The proposal comes up for debate at Tuesday’s Board of Supervisors meeting.
Pitched by county supervisors Joe Simitian and Susan Ellenberg, the plan would make low-interest loans available for local businesses adversely impacted by Covid-19.
“COVID-19 has been an economic body blow for our county’s small businesses and their employees,” Simitian said in a press release about the proposal. “These businesses are the backbones of our communities, providing employment and economic stability for residents across the county.”
Ellenberg echoed the sentiment.
“Throughout this health crisis, we have all made great sacrifices for the health and safety of our communities,” she said in a prepared statement. “Our small, local businesses are no exception. And as we look to ways to mitigate the impact of this crisis for all those affected, it is our responsibility to include supports that can offset some of these negative impacts on our small businesses to assure that their families and the families who look to them for work, can survive.”

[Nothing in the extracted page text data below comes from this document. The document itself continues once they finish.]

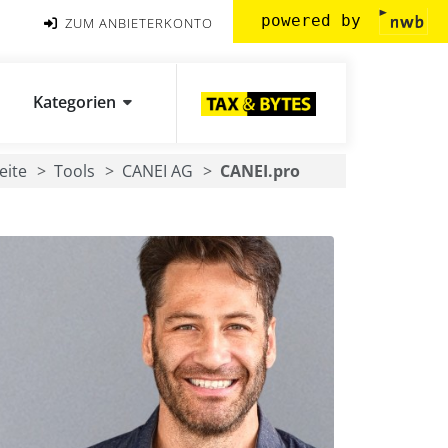
powered by
ZUM ANBIETERKONTO
Kategorien
eite
Tools
CANEI AG
CANEI.pro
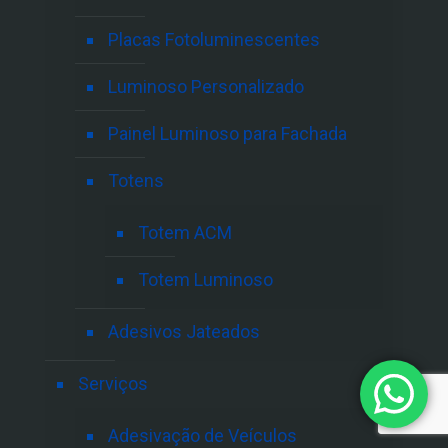
Placas Fotoluminescentes
Luminoso Personalizado
Painel Luminoso para Fachada
Totens
Totem ACM
Totem Luminoso
Adesivos Jateados
Serviços
Adesivação de Veículos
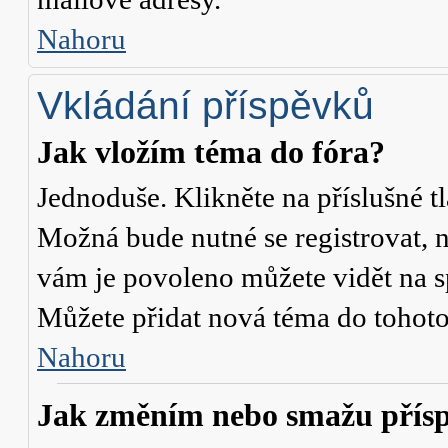
Nahoru
Vkládání příspěvků
Jak vložím téma do fóra?
Jednoduše. Klikněte na příslušné t
Možná bude nutné se registrovat, n
vám je povoleno můžete vidět na s
Můžete přidat nová téma do tohoto 
Nahoru
Jak změním nebo smažu přís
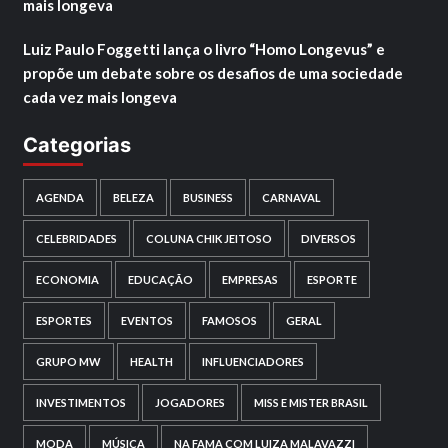
mais longeva
Luiz Paulo Foggetti lança o livro “Homo Longevus” e
propõe um debate sobre os desafios de uma sociedade
cada vez mais longeva
Categorias
AGENDA
BELEZA
BUSINESS
CARNAVAL
CELEBRIDADES
COLUNA CHIK JEITOSO
DIVERSOS
ECONOMIA
EDUCAÇÃO
EMPRESAS
ESPORTE
ESPORTES
EVENTOS
FAMOSOS
GERAL
GRUPO MW
HEALTH
INFLUENCIADORES
INVESTIMENTOS
JOGADORES
MISS E MISTER BRASIL
MODA
MÚSICA
NA FAMA COM LUIZA MALAVAZZI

Though small businesses suffer the most, they’re faced with a dearth of resources, the two supervisors note.
“Businesses in all sectors have been impacted,” the board referral memo states, “but it’s small businesses that often find themselves locked out of traditional capital markets. And we know that it is small business ownership that often provides women, immigrants, and people of color their first opportunity to become business owners. We also know it is these businesses, the very ones that provide the promise of opportunity, that have been most dramatically devastated by the shelter in place order.”
If the five-member board approves the referral on Tuesday, county staff would drum up a list of options for rolling it out and present a report about them at the Nov. 18 meeting. Among the issues to be addressed in that report are:
- Total target for the loan fund
- Source of funds
- Initial thoughts as to eligibility criteria
- The potential range of loan amounts
- How and by whom the loans will be underwritten and serviced
- Issues, if any, with legal prohibitions on “gift of public funds” and/or constitutional prohibitions on public banking
Though the county lacks experience in administering loans, Simitian proposed that it could team up with community organizations and lending institutions to make the plan work.

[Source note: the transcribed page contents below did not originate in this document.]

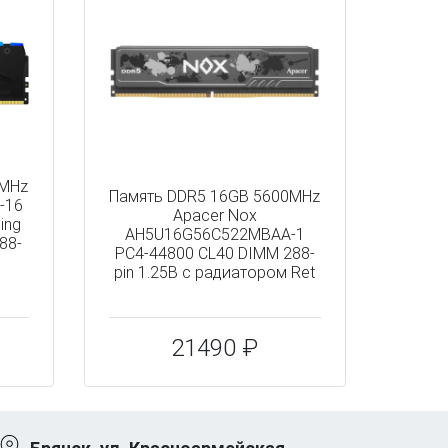
0MHz
Память DDR5 16GB 5600MHz
-16
Apacer Nox
ing
AH5U16G56C522MBAA-1
88-
PC4-44800 CL40 DIMM 288-
pin 1.25В с радиатором Ret
21490 ₽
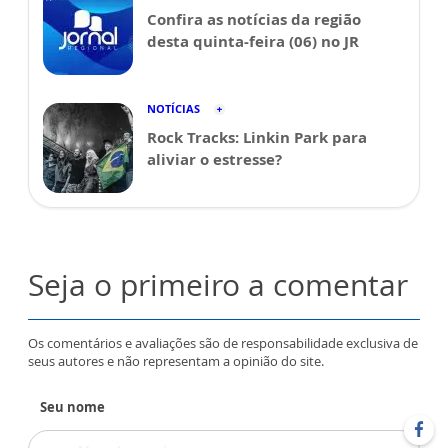
Confira as notícias da região
desta quinta-feira (06) no JR
NOTÍCIAS
Rock Tracks: Linkin Park para
aliviar o estresse?
Seja o primeiro a comentar
Os comentários e avaliações são de responsabilidade exclusiva de
seus autores e não representam a opinião do site.
Seu nome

“Thought will need to be given both to the size of the loan program and the maximum amount available to any individual business,” the referral reads. “And while this is a time of economic uncertainty, there is an opportunity for the county to realize some degree of return on investment and that should be taken into account when right-sizing the program. It should be reasonable to consider a loan pool ultimately on the order of $50-$100 million, particularly if we can leverage outside funding sources and/or like-minded partners.”
To that end, the report back on Nov. 18 should include information about other sources of funding that could potentially expand the loan program. Those alternatives could include bigger businesses, philanthropists, nonprofits, finance professionals and local cities.

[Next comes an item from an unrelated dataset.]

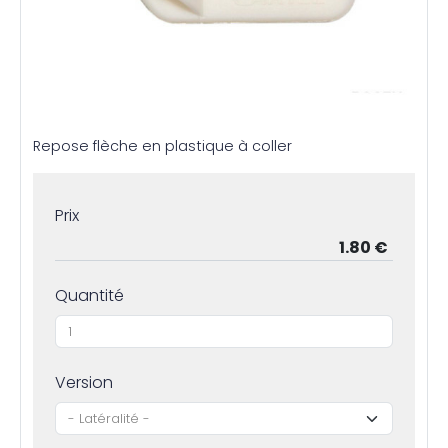
Repose flèche en plastique à coller
Prix
Quantité
Version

Simitian and Ellenberg also want the county to consider whether some loans might be forgivable under certain circumstances.
“For example,“ they state in their joint referral, “there could be future state or federal funds that might be used to supplant some of the county funds or it might make sense to underwrite a loan for personal protective equipment or other expenses directly related to Covid-19 differently than loans for other purposes. The repayment structure of these loans should be focused on helping our local small businesses recover from the harms they have suffered during this crisis.“
Finally, they add, the county should consider if they could broaden the program to boost availability of personal protective equipment, technical services and other assistance to help small businesses adapt operations to the prolonged public health emergency.
“While support for these businesses can and should be provided by the state and federal government, sufficient support has not been forthcoming,” Simitian said of the plan. “The state lacks resources, and timely action from the federal government seems unlikely. While some programs exist, they are time-limited and inadequate to meet the demand.”
That’s why the county should step up, he argued, even though its own budget is strained from pandemic-related revenue losses.
Still, he said, “a soundly structured loan program allows us to provide significant help while eventually recovering the bulk of the funds.”
“Many businesses find that their options have been exhausted, and are desperately trying to hold on,” Simitian added. “While the county doesn’t have significant experience in administering this type of program, by partnering with local financial institutions and nonprofits, we can find something that works to help those that are hurting.”